AFS

This section covers common issues and recommendations related to the usage of AFS in HTCondor.

Best practices for data access from batch machines

The storage team provides a KB with a set to best practices for data access from batch machines: KB0003076.

Full AFS folder

A common issue that users can face while launching their jobs is filling up the AFS folder where either logs, output or error files are stored.

This can happen even if there is enough quota in the filesystem. As explained in KB0000042, AFS directories have a maximun number of entries between 16000 and 25000.

When this limit is reached, writing operations to the filesystem will fail and this can have an impact in HTCondor. If this situation occurs when a user is submitting thousands of jobs, HTCondor will try to initialise the job environment and will slow down its operation due to the filesystem errors. This has a very negative impact on the scheduler, potentially affecting other users running jobs on the same machine.

How to solve it

This is an issue that cannot be mitigated on the service side at the moment, requiring the user intervention.

In case you have spotted this issue, or you have received an automated notification from the Batch Service, you can apply one of these proposed solutions:

Remove the jobs. This is the recommended option as in this state HTCondor won't be able to run them properly. For that, you can do condor_rm <job_cluster_id>.
If the scheduler cannot handle your request, the quickest way is to move the affected folder and re-create it. For example, if the folder in question is /afs/cern.ch/r/random/htcondor/job:

mv /afs/cern.ch/r/random/htcondor/job /afs/cern.ch/r/random/htcondor/job_full
mkdir /afs/cern.ch/r/random/htcondor/job

Please note that, depending how the jobs were submitted, this will break their execution. If files required for the job execution were located in the same directory, they should be copied as well.

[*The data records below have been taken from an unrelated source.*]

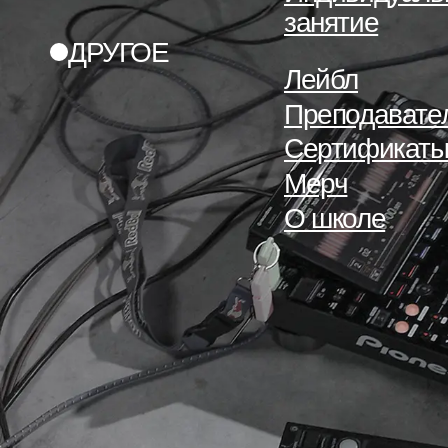
занятие
ДРУГОЕ
Лейбл
Преподавате
Сертификат
Мерч
О школе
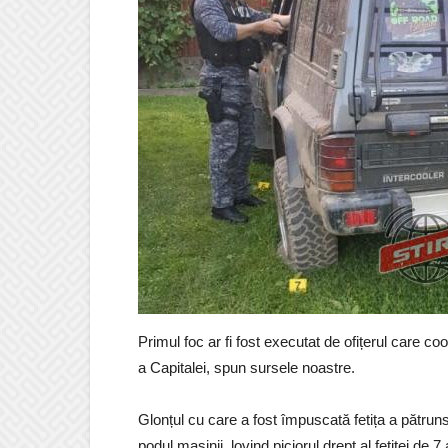
Primul foc ar fi fost executat de ofițerul care coord
a Capitalei, spun sursele noastre.
Glonțul cu care a fost împuscată fetița a pătruns 
podul mașinii, lovind piciorul drept al fetiței de 7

Recommendations to prevent it

There are some recommendations to prevent this issue from happening in HTCondor. These are the main ones:

Don't use the same folder for log, output and error in your submit file.
If using macros to expand the log file, use only $(ClusterId) rather than $(ClusterId).$(ProcdId). This doesn't apply to output or error, where ProcId is needed to avoid overwriting files.
Script the submission to create new folders per submission.

These points are particularly useful if you plan to run thousands of jobs or running the same set of jobs frequently.

Last update: June 25, 2020